Stephens: Could you say something about why these periodicals emerged in the early 1840s, ran for a few years, and then ceased?
Helen Lefkowitz Horowitz: Quite simply, the courts shut them down. New York did not have anti-obscenity legislation at the time. But conservative forces were able to use the power of the common law to charge the editors with “obscene libel.” Judges then followed the rules of English courts, which were oblivious to what we now call First Amendment freedoms. These rules shaped the definition of obscene matter and limited evidence presented to the court by the defense. The editors were found guilty and served terms in jail. Interestingly enough, after they served their time, a number of them had fascinating, even important careers. . . .

Monday, February 1, 2010

Dancing about Historiography: At the Movies with a Methods Course

Randall Stephens

It's very difficult to find movies to show in a historiography or history methods course. Think about it. Reminds me of the line: "Writing about music is like dancing about architecture." How many major motion pictures deal with historical interpretation or portray scholars "doing" history. (Lord Macaulay reading intently. A Franz Liszt piece wafting in the background. "The Dutch archives and the French archives must be ransacked," shouts the actor playing the Baron. Or, a shot of a tweedy, pipe-smoking C. Vann Woodward delivering his UVA lectures that will become The Strange Career of Jim Crow. Pan out on the audience of white southerners.) Real movies. Unlikely.
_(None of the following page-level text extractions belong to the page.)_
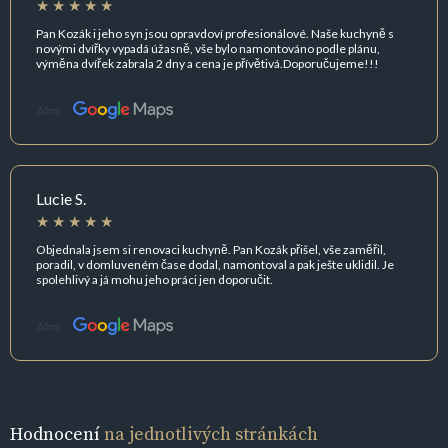
Pan Kozák i jeho syn jsou opravdoví profesionálové. Naše kuchyně s
novými dvířky vypadá úžasně, vše bylo namontováno podle plánu,
výměna dvířek zabrala 2 dny a cena je přívětivá.Doporučujeme!!!
Zdroj:
Lucie S.
Objednala jsem si renovaci kuchyně. Pan Kozák přišel, vše zaměřil,
poradil, v domluveném čase dodal, namontoval a pak ješte uklidil. Je
spolehlivý a já mohu jeho práci jen doporučit.
Zdroj:
Hodnocení
na jednotlivých stránkách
Still, I've found some films and interviews that get the conversation going in a methods course I teach. I'm using a selection of clips from the play-adapted-to-screen History Boys (2006). Questions about truth, value in history, and E.H Carr-like "What is History" head scratchers animate several scenes. The film admirably moves the viewer into some epistemological water without any major trouble.

Charlie Rose interviews with historians or on history-related topics can work well enough. Though the average student will slip into a boredom coma. The Roger Mudd American Heritage series Great Minds of History (VHS, 1998) is similar, but not limited to the Charlie Rose spartan set with darkly lit room. UC Berkeley's Conversations with History program, now available on YouTube, features several interviews with prominent historians. I've also tried showing bits from the Matt Damon-hosted Howard Zinn: You Can't Be Neutral on a Moving Train (2004). That's quite good for analyzing the historian as advocate. A similar film, produced by Alabama Public TV, is the Gospel According to Wayne (1993), a bio of the southern historian and Christian activist Wayne Flynt.

Feature films like The Return of Martin Guerre (1982), Name of the Rose (1986), Cold Mountain (2003), or any number of others could get students to think about the use of evidence, narrative arch, and pacing.

For the first time this year I'm going to use episodes from PBS's History Detectives, an ongoing series "devoted to exploring the complexities of historical mysteries, searching out the facts, myths and conundrums that connect local folklore, family legends and interesting objects." I'll be selective in how I use it. Some episodes are better than others, to paraphrase The Smiths.

Students relate to films in ways that they don't to books and articles. (That is doubly true of the reading material in a methods course.) Fifteen to twenty minute clips work best for me and open class discussions up in unexpected ways.